Boris
Austeridade! P’ra quem?
Maria Donzília Almeida
Béu, béu!
Cá estou vivo e bem vivo! Os anos começam a pesar e a deixar-me o “rosto” cheio de cãs! Um cão com cãs......carinhoso, confidente e companheiro.....soa assim como...uma aliteração, diz-me a dona para me instruir! Não emagreci sequer um grama, desde que chegou a crise! O PEC, p’ra mim, foi apenas...Paparoca Empacotada Canina. Ouço, que os cães ouvem muito bem, não sei se sabem, que anda toda a gente aflita com as medidas de austeridade. Uns já andam a mudar os hábitos de consumo e a adotar medidas mais restritivas. Outros viram os seus meios de subsistência, reduzidos, mediante os cortes salariais de que foram vítimas. A mim, ainda não chegou a crise: continuo a viver num hotel de 5 estrelas, (não caiu nenhuma), com vários dormitórios ao longo da “mansão”: um para o inverno, outro para o verão e outro que eu próprio criei, na estufinha das plantas, com um microclima ameno, para os dias assim, assim! Quando a nortada varre as folhas do jardim, refugio-me neste retiro, enrosco-me, a jeito, por baixo da hera e fujo da perseguição do vento. Para me chamar, a dona faz estalidos com os lábios....e lá vou eu a correr, feliz, até ela. Amor com amor se paga!. Casas de banho, também tenho uma série delas, colocadas estrategicamente no jardim; uma à esquina de cada árvore! Sombras, para descansar, as que as árvores combinam com o astro-rei.
Devo ser uma criatura vip, com todos estes privilégios, a quem a crise não afetou! Pertenço ao mesmo grupo dos deputados, dos ministros, enfim, de toda a classe política! A esta, tal como a mim, nada retira o conforto e o bem-estar, são bens adquiridos e inalienáveis. Tenho apenas uma vantagem em relação aos políticos: usufruo de mordomias e não tenho qualquer responsabilidade, nem trabalho para a comunidade! E... eles terão? Os meus ouvidos de cão não têm ouvido grande coisa acerca disso!
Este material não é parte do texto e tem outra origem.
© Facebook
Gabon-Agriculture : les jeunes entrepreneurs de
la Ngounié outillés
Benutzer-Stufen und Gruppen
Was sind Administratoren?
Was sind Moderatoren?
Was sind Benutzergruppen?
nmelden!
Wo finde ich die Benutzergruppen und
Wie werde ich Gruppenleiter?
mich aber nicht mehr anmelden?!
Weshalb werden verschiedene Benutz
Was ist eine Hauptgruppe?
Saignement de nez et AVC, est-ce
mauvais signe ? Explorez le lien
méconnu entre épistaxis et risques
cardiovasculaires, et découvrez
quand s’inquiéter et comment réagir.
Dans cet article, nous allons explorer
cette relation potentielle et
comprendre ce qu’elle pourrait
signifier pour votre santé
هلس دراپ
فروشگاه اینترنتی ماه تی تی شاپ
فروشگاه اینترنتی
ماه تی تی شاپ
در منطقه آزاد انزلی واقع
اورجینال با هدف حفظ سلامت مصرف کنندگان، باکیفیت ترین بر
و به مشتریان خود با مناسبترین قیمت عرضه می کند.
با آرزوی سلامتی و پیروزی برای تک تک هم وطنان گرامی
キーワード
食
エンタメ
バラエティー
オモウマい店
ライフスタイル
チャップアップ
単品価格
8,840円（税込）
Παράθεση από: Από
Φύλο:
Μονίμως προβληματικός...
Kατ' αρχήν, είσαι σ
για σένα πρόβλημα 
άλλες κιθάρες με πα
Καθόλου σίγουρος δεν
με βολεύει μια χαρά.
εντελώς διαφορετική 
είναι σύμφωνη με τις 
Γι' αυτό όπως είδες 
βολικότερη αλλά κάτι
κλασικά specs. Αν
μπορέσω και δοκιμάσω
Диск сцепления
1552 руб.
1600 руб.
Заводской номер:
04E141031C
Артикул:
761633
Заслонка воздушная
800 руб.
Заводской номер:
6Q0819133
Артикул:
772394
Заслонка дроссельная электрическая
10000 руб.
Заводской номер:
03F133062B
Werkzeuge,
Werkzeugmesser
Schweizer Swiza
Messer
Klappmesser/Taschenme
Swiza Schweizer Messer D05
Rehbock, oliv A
É esta a essência do amor puro quase platónico, que nutro pela minha dona; não é totalmente platónico, pois quando a vejo a merendar pelo jardim, abeiro-me dela e suplico-lhe uma migalhinha! Sento-me, de imediato e.....só não me ajoelho, porque não sei genufletir!. Ela reparte comigo a merenda, mas chama-me interesseiro; não sei o que é, porque nunca a ouvi chamar isso a um amigo!
Enfim, a dedicação que tenho pela minha dona, é-me generosamente retribuída, com todas estas mordomias! Às vezes, até ouço comentar aos amigos dela, que eu não sou um cão deste tempo! Tão dedicado, tão obediente, tão afectuoso, tão cavalheiro! Não percebo tudo o que dizem de mim, mas deve ser algo elogioso, pois estão sempre a passar-me a mão pelo pêlo! Ah! E se eu gosto! Quem não gosta de mimos, de carícias de mãos humanas? Claro que eu tenho as minhas formas de retribuir e dou umas lambidelas furtivas na cara da minha dona. Tenho pouca sorte porque, as mais das vezes, ela afasta a cara e rejeita a carícia. Vá a gente entender os homens! Dizem gostar tanto de nós e no momento certo, fogem com o rabo à seringa!
Mesmo assim, continuo a ser um bom cãopanheiro!